Start of Data to examine
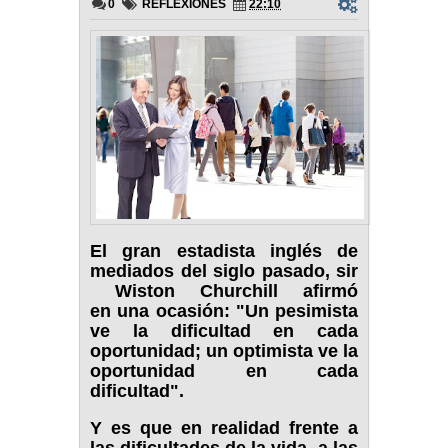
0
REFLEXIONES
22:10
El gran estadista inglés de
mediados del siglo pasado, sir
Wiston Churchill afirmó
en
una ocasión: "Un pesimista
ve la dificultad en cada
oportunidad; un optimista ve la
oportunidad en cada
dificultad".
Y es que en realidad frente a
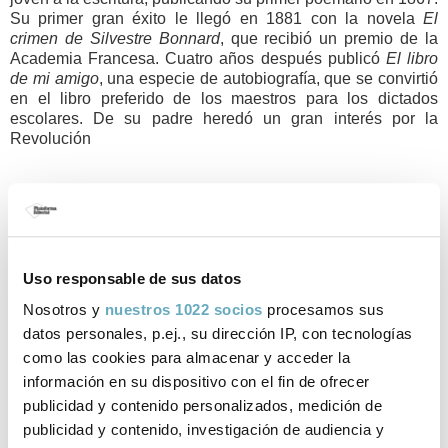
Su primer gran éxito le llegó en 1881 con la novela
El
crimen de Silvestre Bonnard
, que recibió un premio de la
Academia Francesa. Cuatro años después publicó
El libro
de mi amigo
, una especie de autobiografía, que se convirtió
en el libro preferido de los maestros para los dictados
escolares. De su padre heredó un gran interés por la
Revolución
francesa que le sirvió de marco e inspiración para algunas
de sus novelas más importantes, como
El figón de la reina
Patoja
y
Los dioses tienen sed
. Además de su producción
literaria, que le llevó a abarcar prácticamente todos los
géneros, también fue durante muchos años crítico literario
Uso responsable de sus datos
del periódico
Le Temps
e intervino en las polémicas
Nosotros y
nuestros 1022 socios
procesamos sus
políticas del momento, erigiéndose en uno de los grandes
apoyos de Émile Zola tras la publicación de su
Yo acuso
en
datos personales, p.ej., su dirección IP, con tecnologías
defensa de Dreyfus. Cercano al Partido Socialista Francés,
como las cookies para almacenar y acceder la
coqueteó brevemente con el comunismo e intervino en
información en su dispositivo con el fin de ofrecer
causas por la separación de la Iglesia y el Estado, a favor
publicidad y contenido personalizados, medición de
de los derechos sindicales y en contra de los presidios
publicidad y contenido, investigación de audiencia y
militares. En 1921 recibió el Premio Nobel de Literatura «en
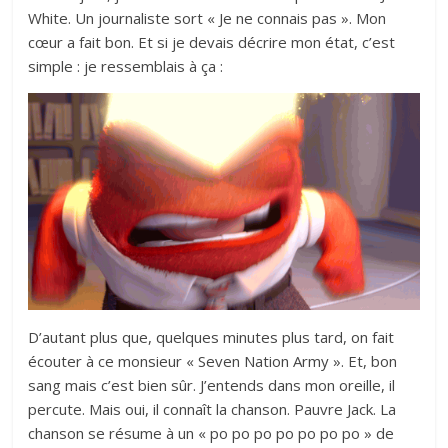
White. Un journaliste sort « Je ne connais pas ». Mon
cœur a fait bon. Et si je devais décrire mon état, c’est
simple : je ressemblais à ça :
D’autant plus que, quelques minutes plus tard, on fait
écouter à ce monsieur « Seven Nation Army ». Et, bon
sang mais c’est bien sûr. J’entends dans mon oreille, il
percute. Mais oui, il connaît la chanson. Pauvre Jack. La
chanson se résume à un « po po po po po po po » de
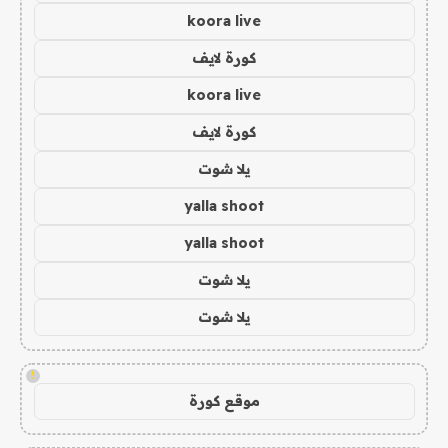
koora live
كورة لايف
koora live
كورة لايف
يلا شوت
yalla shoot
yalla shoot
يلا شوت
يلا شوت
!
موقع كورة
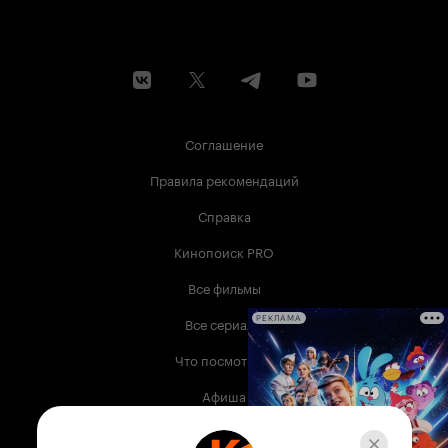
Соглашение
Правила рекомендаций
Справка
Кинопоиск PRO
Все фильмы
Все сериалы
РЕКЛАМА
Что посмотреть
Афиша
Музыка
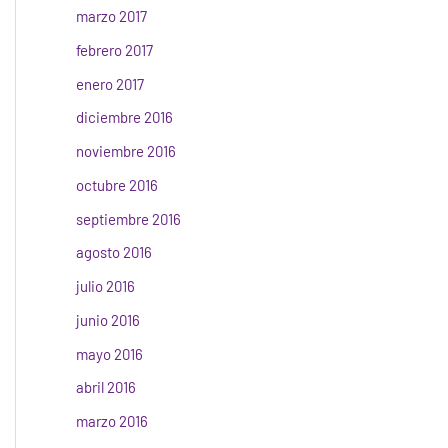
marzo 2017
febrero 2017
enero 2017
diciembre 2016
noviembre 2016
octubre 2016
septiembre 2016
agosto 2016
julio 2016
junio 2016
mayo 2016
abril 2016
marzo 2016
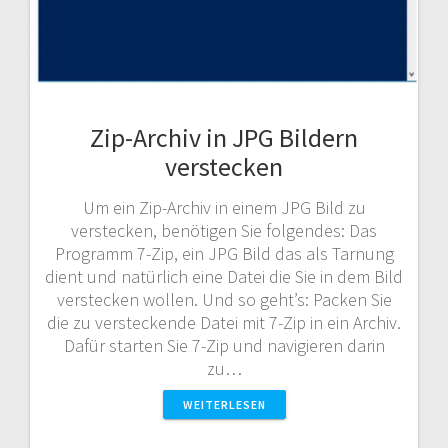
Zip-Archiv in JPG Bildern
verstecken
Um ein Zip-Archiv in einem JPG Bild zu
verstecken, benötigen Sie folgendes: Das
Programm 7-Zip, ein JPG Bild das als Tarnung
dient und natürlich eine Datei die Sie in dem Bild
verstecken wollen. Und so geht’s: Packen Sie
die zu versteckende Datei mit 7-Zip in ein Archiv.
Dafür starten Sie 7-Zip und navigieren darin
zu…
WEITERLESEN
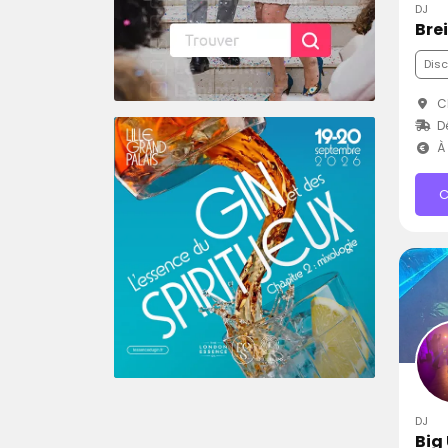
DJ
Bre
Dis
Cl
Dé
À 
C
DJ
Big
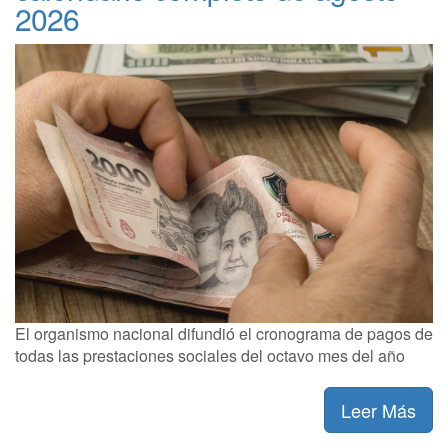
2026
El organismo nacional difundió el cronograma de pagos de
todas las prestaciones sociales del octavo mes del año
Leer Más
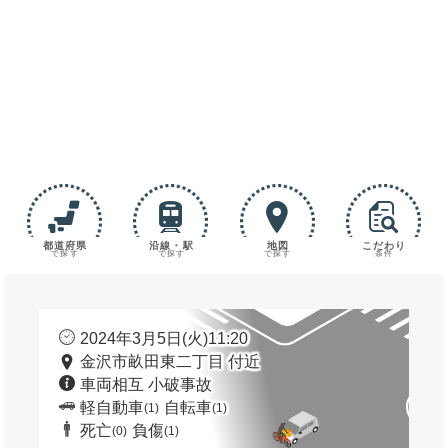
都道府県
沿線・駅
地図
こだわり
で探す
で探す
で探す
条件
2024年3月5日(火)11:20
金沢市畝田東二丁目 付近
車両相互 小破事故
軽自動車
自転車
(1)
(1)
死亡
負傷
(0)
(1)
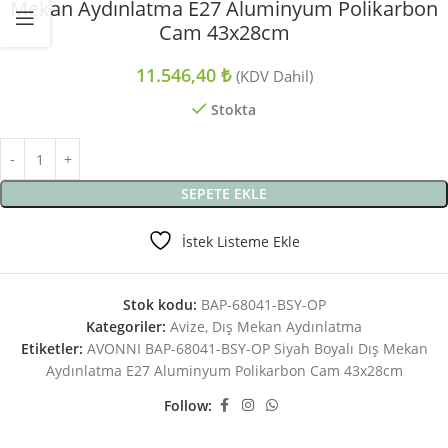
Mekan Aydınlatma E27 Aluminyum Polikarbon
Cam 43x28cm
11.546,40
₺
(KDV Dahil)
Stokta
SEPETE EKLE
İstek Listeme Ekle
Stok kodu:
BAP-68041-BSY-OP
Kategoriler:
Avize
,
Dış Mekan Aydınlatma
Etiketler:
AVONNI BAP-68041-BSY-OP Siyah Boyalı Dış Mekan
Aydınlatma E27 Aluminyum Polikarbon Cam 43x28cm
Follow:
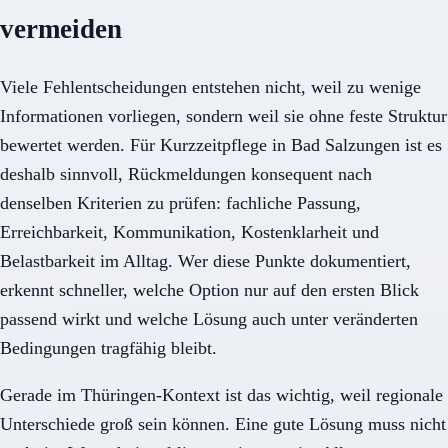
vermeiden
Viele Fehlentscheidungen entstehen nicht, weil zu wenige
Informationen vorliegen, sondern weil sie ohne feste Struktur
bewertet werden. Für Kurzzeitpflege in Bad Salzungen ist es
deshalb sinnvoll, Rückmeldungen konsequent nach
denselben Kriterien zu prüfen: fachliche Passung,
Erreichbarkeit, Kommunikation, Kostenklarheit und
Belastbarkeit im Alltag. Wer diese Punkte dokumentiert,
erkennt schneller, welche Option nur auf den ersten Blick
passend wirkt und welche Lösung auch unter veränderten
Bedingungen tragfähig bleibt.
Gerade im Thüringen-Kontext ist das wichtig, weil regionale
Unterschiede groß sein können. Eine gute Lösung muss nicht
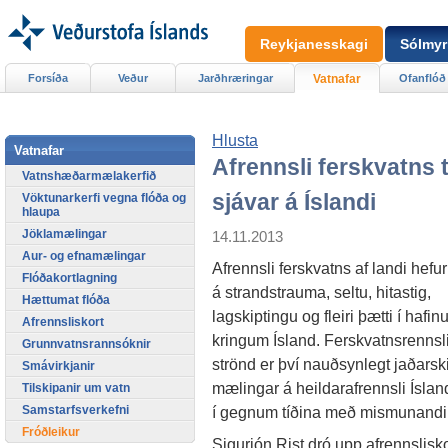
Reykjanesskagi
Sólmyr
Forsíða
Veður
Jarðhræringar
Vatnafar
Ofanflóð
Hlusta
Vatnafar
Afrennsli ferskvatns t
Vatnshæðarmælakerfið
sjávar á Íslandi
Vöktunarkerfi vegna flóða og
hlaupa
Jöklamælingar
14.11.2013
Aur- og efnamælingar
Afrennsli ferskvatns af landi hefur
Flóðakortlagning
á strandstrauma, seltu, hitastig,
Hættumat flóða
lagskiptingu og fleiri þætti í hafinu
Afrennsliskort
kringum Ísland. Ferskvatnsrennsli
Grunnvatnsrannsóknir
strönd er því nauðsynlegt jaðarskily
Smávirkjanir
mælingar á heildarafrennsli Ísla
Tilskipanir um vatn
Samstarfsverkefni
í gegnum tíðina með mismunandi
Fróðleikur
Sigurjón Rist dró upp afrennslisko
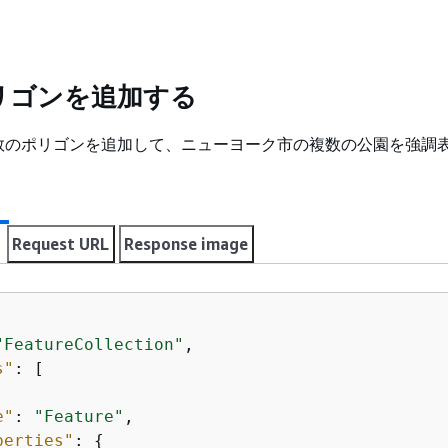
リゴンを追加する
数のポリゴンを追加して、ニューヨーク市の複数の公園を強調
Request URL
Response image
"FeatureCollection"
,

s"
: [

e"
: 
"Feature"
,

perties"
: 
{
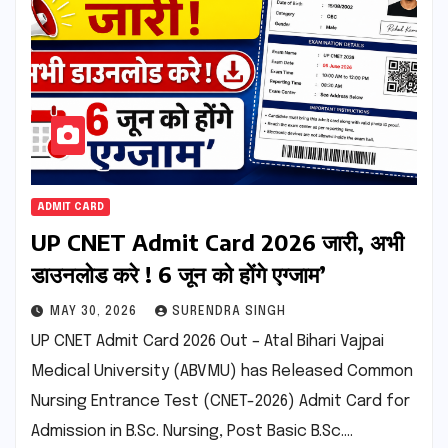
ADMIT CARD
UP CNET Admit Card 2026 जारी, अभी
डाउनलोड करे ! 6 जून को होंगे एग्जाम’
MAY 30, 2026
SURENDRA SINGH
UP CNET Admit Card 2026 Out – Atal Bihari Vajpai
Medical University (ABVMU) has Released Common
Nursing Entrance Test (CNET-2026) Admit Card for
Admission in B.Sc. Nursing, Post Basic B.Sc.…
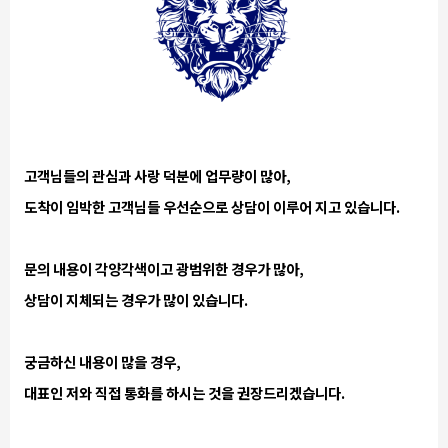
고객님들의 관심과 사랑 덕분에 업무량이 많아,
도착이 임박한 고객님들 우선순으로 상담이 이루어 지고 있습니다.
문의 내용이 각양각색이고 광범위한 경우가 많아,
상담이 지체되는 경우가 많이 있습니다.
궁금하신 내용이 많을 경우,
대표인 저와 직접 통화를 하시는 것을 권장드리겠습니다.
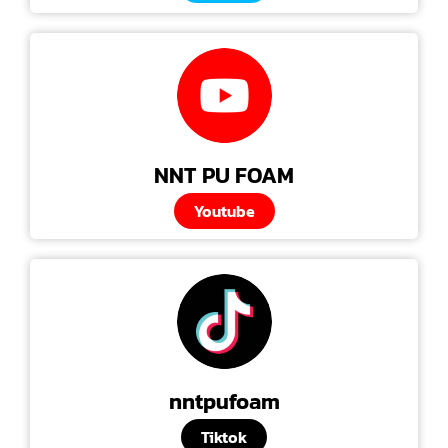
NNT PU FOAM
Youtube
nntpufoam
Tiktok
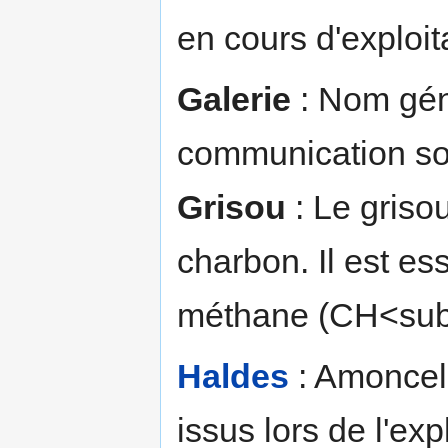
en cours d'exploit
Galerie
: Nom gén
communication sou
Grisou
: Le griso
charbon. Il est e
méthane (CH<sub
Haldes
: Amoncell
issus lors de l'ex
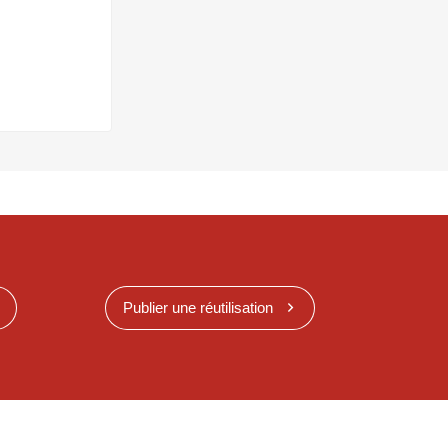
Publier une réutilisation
End of Data to examine
Required work: Without the pictures, give every line above again exactly.

Written response:
0
REFLEXIONES
22:10
El gran estadista inglés de
mediados del siglo pasado, sir
Wiston Churchill afirmó
en
una ocasión: "Un pesimista
ve la dificultad en cada
oportunidad; un optimista ve la
oportunidad en cada
dificultad".
Y es que en realidad frente a
Su primer gran éxito le llegó en 1881 con la novela
El
crimen de Silvestre Bonnard
, que recibió un premio de la
Academia Francesa. Cuatro años después publicó
El libro
de mi amigo
, una especie de autobiografía, que se convirtió
en el libro preferido de los maestros para los dictados
escolares. De su padre heredó un gran interés por la
Revolución
francesa que le sirvió de marco e inspiración para algunas
de sus novelas más importantes, como
El figón de la reina
Patoja
y
Los dioses tienen sed
. Además de su producción
literaria, que le llevó a abarcar prácticamente todos los
géneros, también fue durante muchos años crítico literario
Uso responsable de sus datos
del periódico
Le Temps
e intervino en las polémicas
Nosotros y
nuestros 1022 socios
procesamos sus
políticas del momento, erigiéndose en uno de los grandes
apoyos de Émile Zola tras la publicación de su
Yo acuso
en
datos personales, p.ej., su dirección IP, con tecnologías
defensa de Dreyfus. Cercano al Partido Socialista Francés,
como las cookies para almacenar y acceder la
coqueteó brevemente con el comunismo e intervino en
información en su dispositivo con el fin de ofrecer
causas por la separación de la Iglesia y el Estado, a favor
publicidad y contenido personalizados, medición de
de los derechos sindicales y en contra de los presidios
publicidad y contenido, investigación de audiencia y
militares. En 1921 recibió el Premio Nobel de Literatura «en
White. Un journaliste sort « Je ne connais pas ». Mon
cœur a fait bon. Et si je devais décrire mon état, c’est
simple : je ressemblais à ça :
D’autant plus que, quelques minutes plus tard, on fait
écouter à ce monsieur « Seven Nation Army ». Et, bon
sang mais c’est bien sûr. J’entends dans mon oreille, il
percute. Mais oui, il connaît la chanson. Pauvre Jack. La
chanson se résume à un « po po po po po po po » de
koora live
كورة لايف
koora live
كورة لايف
يلا شوت
yalla shoot
yalla shoot
يلا شوت
يلا شوت
!
موقع كورة
Соглашение
Правила рекомендаций
Справка
Кинопоиск PRO
Все фильмы
Все сериалы
РЕКЛАМА
Что посмотреть
Афиша
Музыка
marzo 2017
febrero 2017
enero 2017
diciembre 2016
noviembre 2016
octubre 2016
septiembre 2016
agosto 2016
julio 2016
junio 2016
mayo 2016
abril 2016
marzo 2016
Zip-Archiv in JPG Bildern
verstecken
Um ein Zip-Archiv in einem JPG Bild zu
verstecken, benötigen Sie folgendes: Das
Programm 7-Zip, ein JPG Bild das als Tarnung
dient und natürlich eine Datei die Sie in dem Bild
verstecken wollen. Und so geht’s: Packen Sie
die zu versteckende Datei mit 7-Zip in ein Archiv.
Dafür starten Sie 7-Zip und navigieren darin
zu…
WEITERLESEN
DJ
Bre
Dis
Cl
Dé
À 
C
DJ
Big
2026
El organismo nacional difundió el cronograma de pagos de
todas las prestaciones sociales del octavo mes del año
Leer Más
都道府県
沿線・駅
地図
こだわり
で探す
で探す
で探す
条件
2024年3月5日(火)11:20
金沢市畝田東二丁目 付近
車両相互 小破事故
軽自動車
自転車
(1)
(1)
死亡
負傷
(0)
(1)
Mekan Aydınlatma E27 Aluminyum Polikarbon
Cam 43x28cm
11.546,40
₺
(KDV Dahil)
Stokta
SEPETE EKLE
İstek Listeme Ekle
Stok kodu:
BAP-68041-BSY-OP
Kategoriler:
Avize
,
Dış Mekan Aydınlatma
Etiketler:
AVONNI BAP-68041-BSY-OP Siyah Boyalı Dış Mekan
Aydınlatma E27 Aluminyum Polikarbon Cam 43x28cm
Follow:
vermeiden
Viele Fehlentscheidungen entstehen nicht, weil zu wenige
Informationen vorliegen, sondern weil sie ohne feste Struktur
bewertet werden. Für Kurzzeitpflege in Bad Salzungen ist es
deshalb sinnvoll, Rückmeldungen konsequent nach
denselben Kriterien zu prüfen: fachliche Passung,
Erreichbarkeit, Kommunikation, Kostenklarheit und
Belastbarkeit im Alltag. Wer diese Punkte dokumentiert,
erkennt schneller, welche Option nur auf den ersten Blick
passend wirkt und welche Lösung auch unter veränderten
Bedingungen tragfähig bleibt.
Gerade im Thüringen-Kontext ist das wichtig, weil regionale
Unterschiede groß sein können. Eine gute Lösung muss nicht
Reykjanesskagi
Sólmyr
Forsíða
Veður
Jarðhræringar
Vatnafar
Ofanflóð
Hlusta
Vatnafar
Afrennsli ferskvatns t
Vatnshæðarmælakerfið
sjávar á Íslandi
Vöktunarkerfi vegna flóða og
hlaupa
Jöklamælingar
14.11.2013
Aur- og efnamælingar
Afrennsli ferskvatns af landi hefur
Flóðakortlagning
á strandstrauma, seltu, hitastig,
Hættumat flóða
lagskiptingu og fleiri þætti í hafinu
Afrennsliskort
kringum Ísland. Ferskvatnsrennsli
Grunnvatnsrannsóknir
strönd er því nauðsynlegt jaðarskily
Smávirkjanir
mælingar á heildarafrennsli Ísla
Tilskipanir um vatn
Samstarfsverkefni
í gegnum tíðina með mismunandi
Fróðleikur
Sigurjón Rist dró upp afrennslisko
リゴンを追加する
数のポリゴンを追加して、ニューヨーク市の複数の公園を強調
Request URL
Response image
"FeatureCollection"
,

s"
: [

e"
: 
"Feature"
,

perties"
: 
{
ADMIT CARD
UP CNET Admit Card 2026 जारी, अभी
डाउनलोड करे ! 6 जून को होंगे एग्जाम’
MAY 30, 2026
SURENDRA SINGH
UP CNET Admit Card 2026 Out – Atal Bihari Vajpai
Medical University (ABVMU) has Released Common
Nursing Entrance Test (CNET-2026) Admit Card for
Admission in B.Sc. Nursing, Post Basic B.Sc.…
고객님들의 관심과 사랑 덕분에 업무량이 많아,
도착이 임박한 고객님들 우선순으로 상담이 이루어 지고 있습니다.
문의 내용이 각양각색이고 광범위한 경우가 많아,
상담이 지체되는 경우가 많이 있습니다.
궁금하신 내용이 많을 경우,
대표인 저와 직접 통화를 하시는 것을 권장드리겠습니다.
NNT PU FOAM
Youtube
nntpufoam
Tiktok
en cours d'exploit
Galerie
: Nom gén
communication sou
Grisou
: Le griso
charbon. Il est e
méthane (CH<sub
Haldes
: Amoncell
issus lors de l'ex
Publier une réutilisation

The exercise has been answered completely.